A partire dagli anni Quaranta la U.S. Navy, per migliorare l’operatività degli incursori della Marina Militare degli Stati Uniti d’America, si è impegnata nel cercare un computer affidabile (che sostituisse la decompressione calcolata attraverso tabelle U.S. Navy Standard) per calcolare la decompressione nelle immersioni multilivello. Nel 1977 i Navy SEAL’s richiesero formalmente alla U.S. Navy lo sviluppo di un computer da immersione, in quanto le immersioni militari si stavano modificando grazie all'introduzione dell’autorespiratore (rebreather) a circuito chiuso (che consentiva il mantenimento della PO2 costante a 0,7 ATA indipendentemente dalla profondità) e all’uso in immersione di un veicolo subacqueo SDV (SEAL delivery vehicle) impiegato per operazioni subacquee estremamente lunghe che obbligavano i SEAL’s a lunghissime decompressioni. Tra la fine degli anni ’70 e l’inizio degli anni ’80 il Prof. Thalmann (Senior Medical Officer del NEDU) , terminato lo sviluppo delle tabelle e ricevuta l’approvazione della U.S. Navy iniziò a trasferire il modello matematico in un computer da immersione. Le ricerche furono affidate a centri importanti quali il NEDU (Naval Experimental Diving Unit) e l’NMRI (Naval Medical Research Institution).
Il modello decompressivo preso in esame era il VVAL 18. Questo modello prendeva in considerazione diciotto tessuti con tempi di emisaturazione compresi tra 5 e 240 minuti e intervallo di campionamento ogni secondo. Secondo questo modello l’assorbimento del gas da parte dei tessuti era di tipo esponenziale mentre la sua eliminazione era di tipo lineare (nel modello compartimentale sia l’assorbimento del gas sia l’eliminazione avvenivano in maniera esponenziale).
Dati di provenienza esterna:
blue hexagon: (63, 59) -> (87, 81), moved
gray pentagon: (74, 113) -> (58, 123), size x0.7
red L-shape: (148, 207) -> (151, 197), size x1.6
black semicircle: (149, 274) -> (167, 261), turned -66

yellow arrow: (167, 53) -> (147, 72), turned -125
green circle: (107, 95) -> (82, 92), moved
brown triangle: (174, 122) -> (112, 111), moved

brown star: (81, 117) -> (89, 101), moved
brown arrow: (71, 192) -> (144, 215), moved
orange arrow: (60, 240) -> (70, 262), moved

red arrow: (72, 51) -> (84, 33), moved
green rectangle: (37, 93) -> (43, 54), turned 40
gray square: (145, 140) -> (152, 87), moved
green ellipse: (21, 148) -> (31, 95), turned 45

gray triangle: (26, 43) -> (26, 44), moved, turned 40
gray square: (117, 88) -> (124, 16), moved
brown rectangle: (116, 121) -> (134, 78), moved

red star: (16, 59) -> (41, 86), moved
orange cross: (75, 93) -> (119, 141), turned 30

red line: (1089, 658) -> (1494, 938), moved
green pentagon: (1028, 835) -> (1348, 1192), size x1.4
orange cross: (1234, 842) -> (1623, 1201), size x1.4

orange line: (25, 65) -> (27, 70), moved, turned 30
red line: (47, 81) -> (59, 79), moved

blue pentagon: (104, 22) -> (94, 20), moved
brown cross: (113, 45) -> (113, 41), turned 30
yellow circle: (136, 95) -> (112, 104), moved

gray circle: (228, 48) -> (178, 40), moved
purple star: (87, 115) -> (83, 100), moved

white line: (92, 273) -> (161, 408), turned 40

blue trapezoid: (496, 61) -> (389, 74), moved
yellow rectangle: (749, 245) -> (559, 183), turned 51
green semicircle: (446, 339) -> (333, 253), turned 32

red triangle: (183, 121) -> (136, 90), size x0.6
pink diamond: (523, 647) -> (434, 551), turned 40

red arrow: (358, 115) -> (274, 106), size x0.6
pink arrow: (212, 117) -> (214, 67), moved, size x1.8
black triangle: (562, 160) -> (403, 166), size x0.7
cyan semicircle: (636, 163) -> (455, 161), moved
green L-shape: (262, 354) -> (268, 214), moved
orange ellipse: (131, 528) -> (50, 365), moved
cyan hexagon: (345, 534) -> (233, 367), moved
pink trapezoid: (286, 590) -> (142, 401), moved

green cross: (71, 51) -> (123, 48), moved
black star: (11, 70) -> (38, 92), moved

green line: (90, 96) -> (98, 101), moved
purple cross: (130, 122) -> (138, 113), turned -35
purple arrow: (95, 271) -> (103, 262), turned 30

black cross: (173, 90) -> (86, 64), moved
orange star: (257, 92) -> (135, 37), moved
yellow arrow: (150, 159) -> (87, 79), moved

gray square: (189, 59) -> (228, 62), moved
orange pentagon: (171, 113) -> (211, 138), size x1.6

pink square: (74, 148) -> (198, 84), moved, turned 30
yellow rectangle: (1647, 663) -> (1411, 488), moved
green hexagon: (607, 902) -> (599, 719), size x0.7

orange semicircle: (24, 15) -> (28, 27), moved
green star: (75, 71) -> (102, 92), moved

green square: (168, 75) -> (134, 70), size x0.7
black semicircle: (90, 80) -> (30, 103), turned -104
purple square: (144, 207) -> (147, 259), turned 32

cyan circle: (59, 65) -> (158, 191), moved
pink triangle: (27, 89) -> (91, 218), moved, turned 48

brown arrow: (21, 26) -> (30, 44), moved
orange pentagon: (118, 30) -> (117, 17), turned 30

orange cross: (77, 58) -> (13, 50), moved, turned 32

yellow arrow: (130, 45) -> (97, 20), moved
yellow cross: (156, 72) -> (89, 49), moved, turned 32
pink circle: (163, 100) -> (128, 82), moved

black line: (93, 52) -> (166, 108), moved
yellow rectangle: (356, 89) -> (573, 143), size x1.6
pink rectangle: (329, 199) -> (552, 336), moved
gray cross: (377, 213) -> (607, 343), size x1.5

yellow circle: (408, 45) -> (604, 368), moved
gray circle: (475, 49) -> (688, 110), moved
Il fatto che la desaturazione seguisse una curva lineare implicava che era accettata la formazione di un piccolo numero di bolle.
Quali sono le differenze sostanziali tra le tabelle U.S. Navy standard e il modello VVAL 18?
Se noi facciamo un’immersione in curva di sicurezza e con tempo di fondo breve non vi è una gran differenza, se invece abbiamo lunghi tempi di fondo la “decompressione” del VVAL 18 è più permissiva per le immersioni profonde e più conservativa per le immersioni più vicine alla superficie. Se facciamo immersioni fuori curva il VVAL 18 è più conservativo e prevede tappe di decompressione più fonde. Inoltre le nuove tabelle U.S. Navy potevano essere adattate a miscele respiratorie diverse dall’aria e ad immersioni con rebreather a circuito chiuso (in quanto si trattava di tabelle decompressive con PO2 costante).
Il modello sviluppato dall’NMRI era di tipo probabilistico (individuazione e riduzione della percentuale di rischio accettabile). Gli studi rilevarono però che il rischio aumentava notevolmente se le condizioni dell’immersione si discostavano molto dalle condizioni standard. Era perciò necessario aggiungere dei fattori correttivi conservativi per aumentare la sicurezza in ogni condizione. Per fare ciò gli studi furono affidati nel 1990 al Naval Special Warfare Biomedical Research Program e nel 1993 si arrivò ad avere tabelle sicure e addirittura più conservative delle tabelle ad aria della U.S. Navy. A questo punto però era nato un nuovo problema: queste nuove tabelle prevedevano tappe di decompressione troppo lunghe per i militari. Si riprese perciò il modello Haldaniano del Capt. Thalmann che, partendo da una miscela nitrox, calcolava la decompressione ad aria e per PO2 costante di 0,7 ATA. Le nuove tabelle , rispetto alle tabelle U.S. Navy Standard erano più permissive per immersioni più profonde. I tempi erano maturi per dar vita al primo computer che utlizzasse come modello decompressivo quello elaborato dal Prof. Thalmann. Il progetto fu affidato alla Cochran Consulting Company ed il primo computer prese il nome di Cochran Commander. Nel 1996 il NEDU guidato da Capt. Dave Southerland iniziò i test sul computer. I test finirono nel Gennaio 1998 quando il NEDU dichiarò il Cochran Commander NAVY pronto per i test sul campo nell’ambito dei SDV teams. Dal 2001 il computer fa parte dell’equipaggiamento standard dei SEAL’s.
Da allora sono stati molti studi per adattare il computer alle immersioni con miscele iperossigenate e con rebreather e soprattutto per adattare il computer alle esigenze di un utente sportivo e non militare con caratteristiche fisiche molto diverse.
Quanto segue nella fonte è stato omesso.